Given a group, it can be useful to know that there is a proper normal subgroup of small index, where 'small' is defined in terms of some finite invariant of the group.  To obtain such a result, it suffices to show that the group has a non-trivial action on a sufficiently small finite set.  These may arise from the internal structure of the group.

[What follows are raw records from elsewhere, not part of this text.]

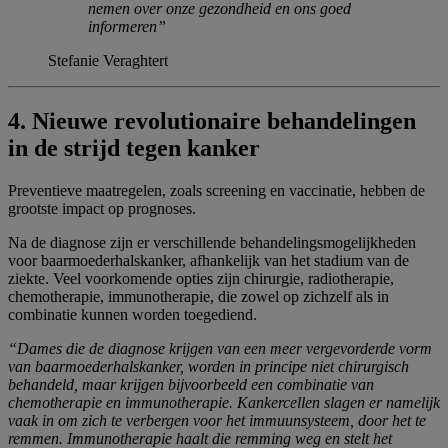
nemen over onze gezondheid en ons goed
informeren”
Stefanie Veraghtert
4.
Nieuwe revolutionaire behandelingen
in de strijd tegen kanker
Preventieve maatregelen, zoals screening en vaccinatie, hebben de
grootste impact op prognoses.
Na de diagnose zijn er verschillende behandelingsmogelijkheden
voor baarmoederhalskanker, afhankelijk van het stadium van de
ziekte. Veel voorkomende opties zijn chirurgie, radiotherapie,
chemotherapie, immunotherapie, die zowel op zichzelf als in
combinatie kunnen worden toegediend.
“Dames die de diagnose krijgen van een meer vergevorderde vorm
van baarmoederhalskanker, worden in principe niet chirurgisch
behandeld, maar krijgen bijvoorbeeld een combinatie van
chemotherapie en immunotherapie. Kankercellen slagen er namelijk
vaak in om zich te verbergen voor het immuunsysteem, door het te
remmen. Immunotherapie haalt die remming weg en stelt het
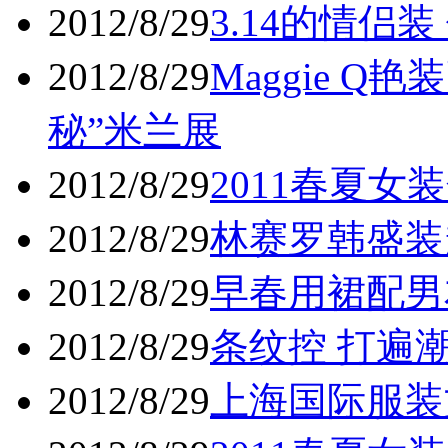
2012/8/29
3.14的情侣装
2012/8/29
Maggie Q
秘”米兰展
2012/8/29
2011春夏女
2012/8/29
林赛罗韩盛装赶
2012/8/29
早春用裙配男友
2012/8/29
条纹控 打遍潮
2012/8/29
上海国际服装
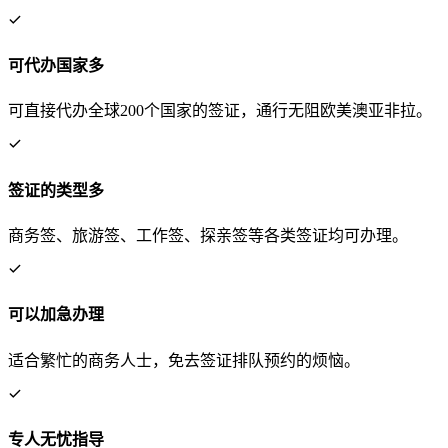
可代办国家多
可直接代办全球200个国家的签证，通行无阻欧美澳亚非拉。
签证的类型多
商务签、旅游签、工作签、探亲签等各类签证均可办理。
可以加急办理
适合繁忙的商务人士，免去签证排队预约的烦恼。
专人无忧指导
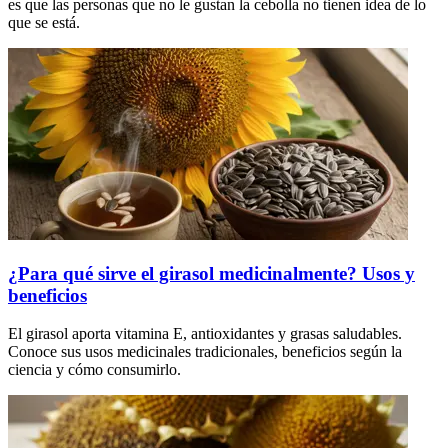
es que las personas que no le gustan la cebolla no tienen idea de lo
que se está.
¿Para qué sirve el girasol medicinalmente? Usos y
beneficios
El girasol aporta vitamina E, antioxidantes y grasas saludables.
Conoce sus usos medicinales tradicionales, beneficios según la
ciencia y cómo consumirlo.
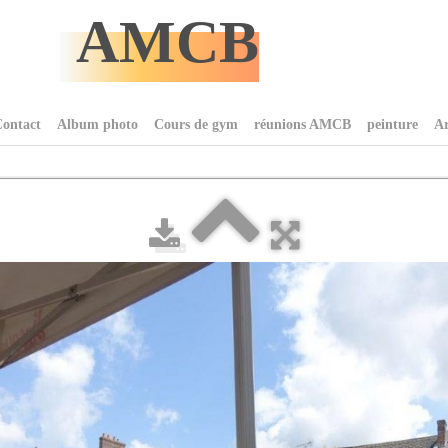
AMCB
ontact
Album photo
Cours de gym
réunions AMCB
peinture
Ar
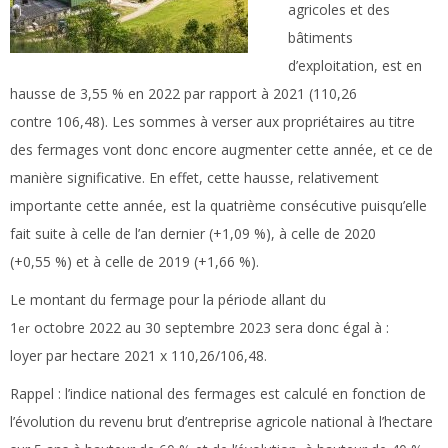
agricoles et des
bâtiments
d’exploitation, est en
hausse de 3,55 % en 2022 par rapport à 2021 (110,26
contre 106,48). Les sommes à verser aux propriétaires au titre
des fermages vont donc encore augmenter cette année, et ce de
manière significative. En effet, cette hausse, relativement
importante cette année, est la quatrième consécutive puisqu’elle
fait suite à celle de l’an dernier (+1,09 %), à celle de 2020
(+0,55 %) et à celle de 2019 (+1,66 %).
Le montant du fermage pour la période allant du
1
octobre 2022 au 30 septembre 2023 sera donc égal à :
er
loyer par hectare 2021 x 110,26/106,48.
Rappel :
l’indice national des fermages est calculé en fonction de
l’évolution du revenu brut d’entreprise agricole national à l’hectare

An action of a group $G$ on a finite set $X$ is nothing more or less than a homomorphism $\theta$ from $G$ to $\mathrm{Sym}(X)$, the group of permutations of $X$.  As $\mathrm{Sym}(X)$ has order $|X|!$, the image of $G$ under this homomorphism has order at most $|X|!$; in fact, it has order dividing $|X|!$, by Lagrange's theorem.  We thus obtain a normal subgroup of index dividing $|X|!$ as the kernel of this homomorphism.  The kernel is a proper normal subgroup if and only if the action of $G$ on $X$ is non-trivial.

[PREREQUISITES]

Basic group theory

[EXAMPLE]

Let $G$ be a group with a subgroup $H$ such that the index $|G:H|$ of $G$ in $H$ is finite.  Then there is a normal subgroup of $G$ contained in $H$ of index dividing $|G:H|!$ .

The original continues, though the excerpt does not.